# Try it
Leave out every picture, then transcribe the rest of the listing exactly.

──────── Data for this exercise ────────

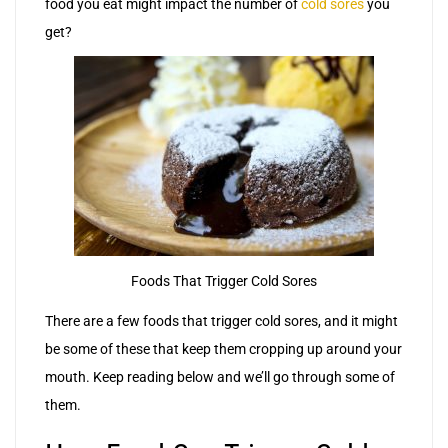
food you eat might impact the number of
cold sores
you
get?
Foods That Trigger Cold Sores
There are a few foods that trigger cold sores, and it might
be some of these that keep them cropping up around your
mouth. Keep reading below and we’ll go through some of
them.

────────

# Written solution
food you eat might impact the number of
cold sores
you
get?
Foods That Trigger Cold Sores
There are a few foods that trigger cold sores, and it might
be some of these that keep them cropping up around your
mouth. Keep reading below and we’ll go through some of
them.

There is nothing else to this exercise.